Holding the Ratings Agencies Accountable

Justin Lane/European Pressphoto Agency (via NYT)
I’m a couple weeks late with this, but just as I noted a few months ago that the Australian judicial system was beginning to take action against the ratings agencies re: the 2008 financial crisis and ratings debacle, it seems the justice department in the US is also going to (finally!) try to hold these guys accountable.
The Justice Department filed civil fraud charges late on Monday against the nation’s largest credit-ratings agency, Standard & Poor’s, accusing the firm of inflating the ratings of mortgage investments and setting them up for a crash when the financial crisis struck.
So much of this relates to other pertinent issues of the “who guards the guardians” question that institutions often face (see the Bernie Baran case I learned about in December). In this case, this is a triumph of government’s ability to self-correct.

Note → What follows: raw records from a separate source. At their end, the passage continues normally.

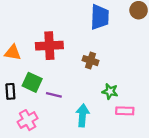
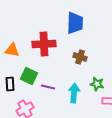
blue trapezoid: (100, 17) -> (75, 23), moved
cyan arrow: (82, 115) -> (74, 93), moved

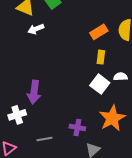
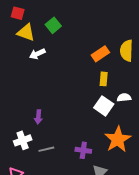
purple arrow: (34, 92) -> (38, 117), size x0.6
gray line: (44, 139) -> (46, 149), moved

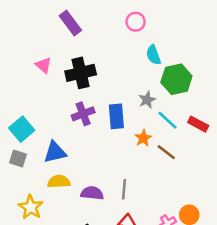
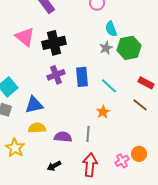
pink triangle: (43, 65) -> (25, 37), size x1.5
gray star: (147, 100) -> (106, 48), moved
cyan line: (168, 120) -> (109, 86), moved
orange star: (143, 138) -> (103, 112), moved
brown line: (166, 152) -> (140, 105), moved

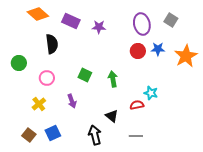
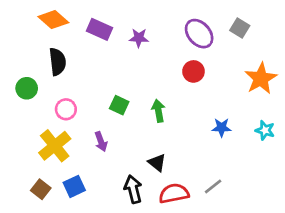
purple ellipse: (142, 24) -> (199, 34), turned -30
black semicircle: (52, 44) -> (57, 62), moved
blue star: (158, 49) -> (222, 128), moved
cyan star: (151, 93) -> (265, 130), moved
yellow cross: (39, 104) -> (55, 146), size x1.6
red semicircle: (137, 105) -> (174, 193), moved, size x1.5
gray line: (136, 136) -> (213, 186), moved, turned -40

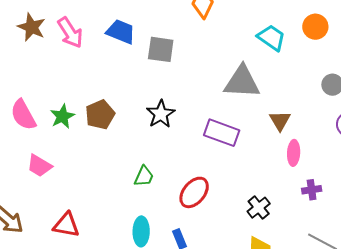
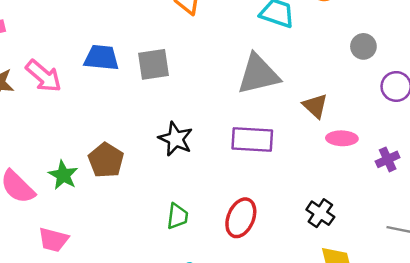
pink ellipse: (294, 153) -> (342, 138), turned -75
purple cross: (312, 190) -> (388, 159), moved

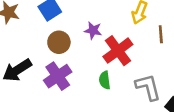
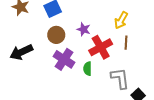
brown line: (161, 34) -> (126, 43), moved
purple cross: (58, 76) -> (64, 59), moved, turned -30

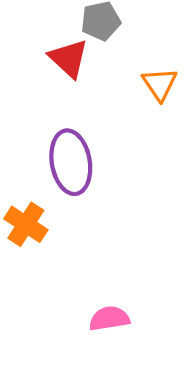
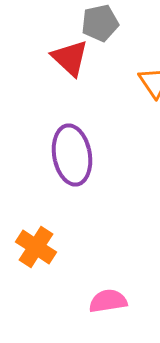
orange cross: (26, 224) -> (36, 247), moved

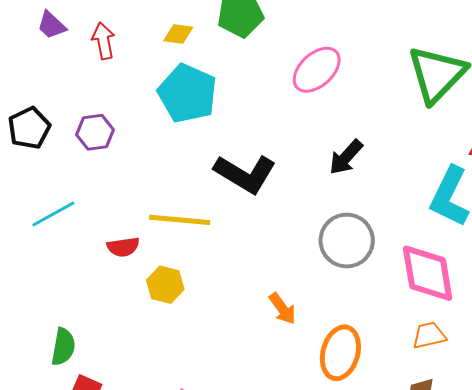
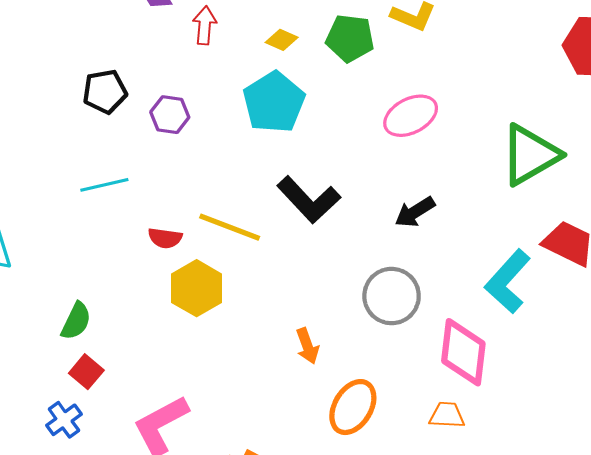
yellow hexagon: (165, 285) -> (197, 288), size x1.4

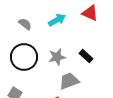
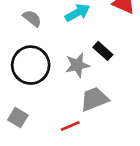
black rectangle: (86, 56) -> (103, 51), moved

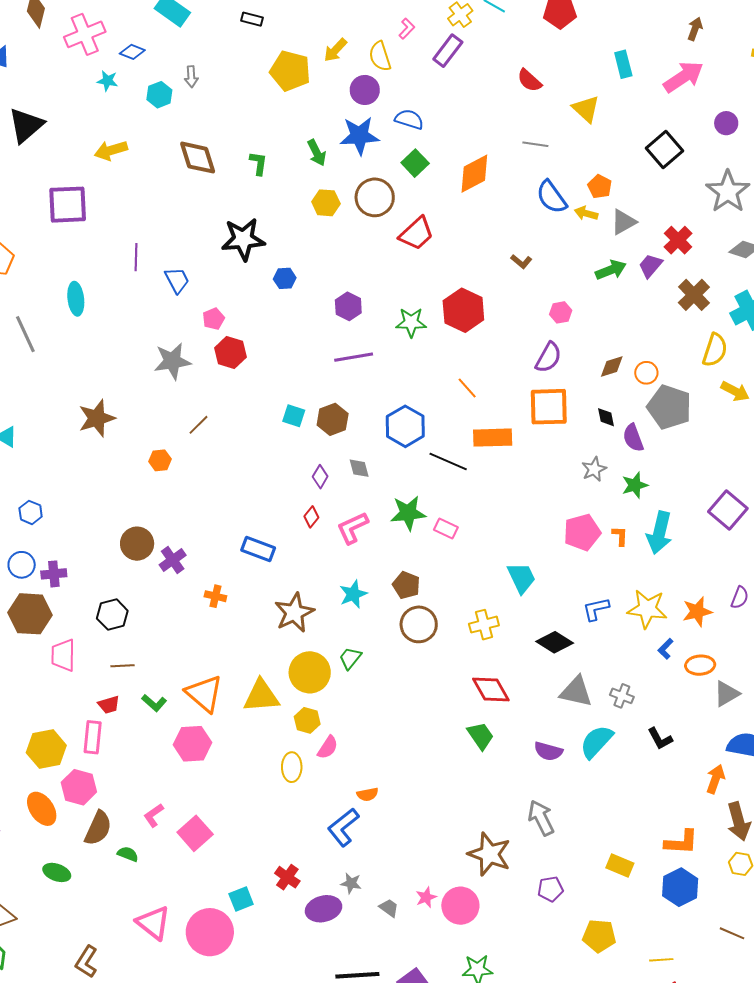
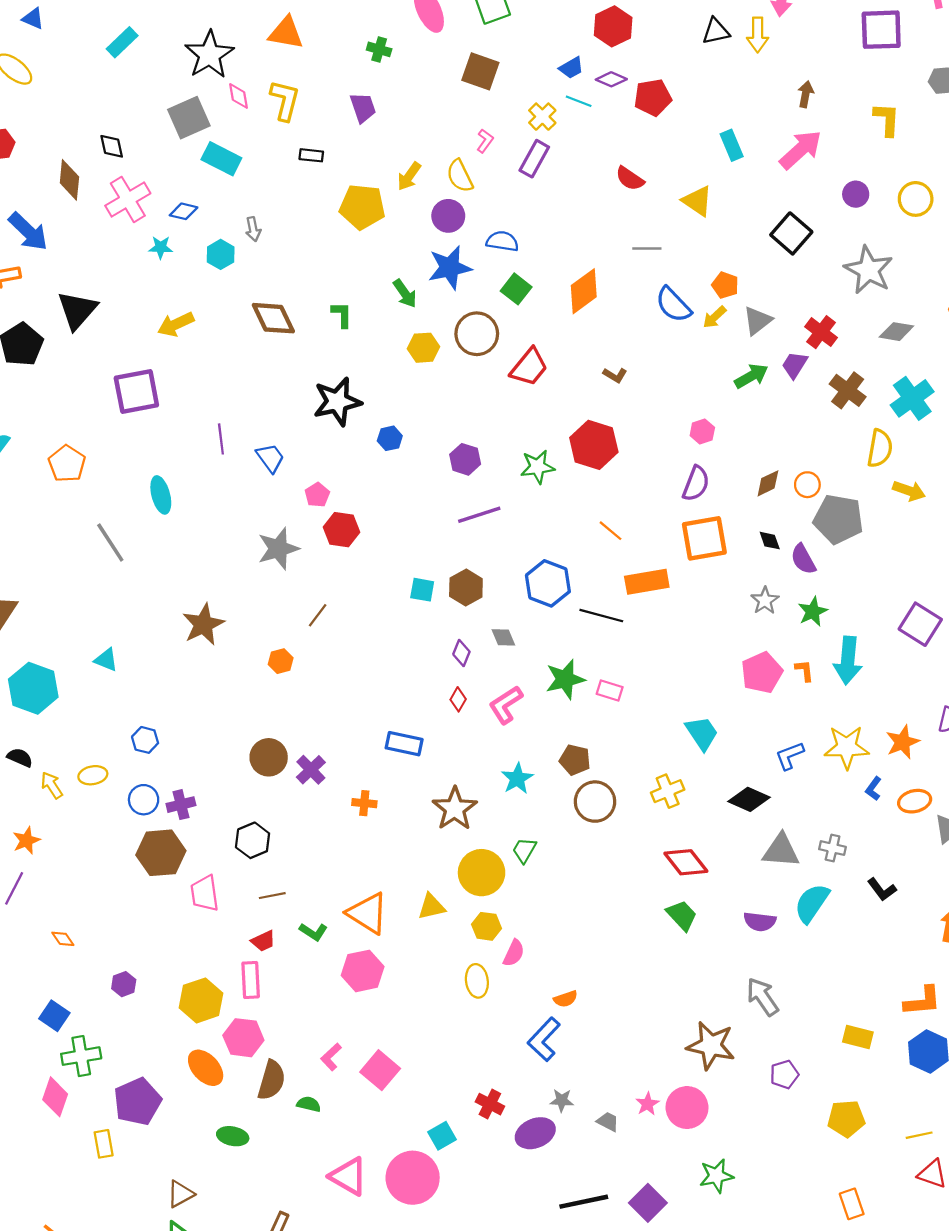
yellow arrow: (586, 213) -> (715, 317), turned -50
brown L-shape: (521, 261) -> (615, 375), moved
yellow triangle: (261, 696) -> (431, 907), size x0.7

Yet, with the debate about drones (pardon the pun) droning on in Congress re: the Executive’s ability to conduct these strikes—and at that, with so little oversight one hardly ever knows what’s going on, never mind who it is that’s being targetted, or the supposed imminence and authorization allowing for the killings—we should remain mindful that each issue area calls for this kind of “awakeness” that Martin Luther King discusses in Where Do We Go From Here: Chaos or Community, lest we lose sight of the very things that make us moral and human.
One of the great liabilities of history is that all too many people fail to remain awake through great periods of social change. Every society has its protectors of the status quo and its fraternities of the indifferent who are notorious for sleeping through revolutions. But today our very survival depends on our ability to stay awake, to adjust to new ideas, to remain vigilant and to face the challenge of change.
(…)
This does not mean that we must turn back the clock of scientific progress. No one can overlook the wonders that science has wrought for our lives. The automobile will not abdicate in favor of the horse and buggy, or the train in favor of the stagecoach, or the tractor in favor of the hand plow, or the scientific method in favor of ignorance and superstition. But our moral and spiritual “lag” must be redeemed. When scientific power outruns moral power, we end up with guided missiles and misguided men. When we foolishly minimize the internal of our lives and maximize the external, we sign the warrant for our own day of doom.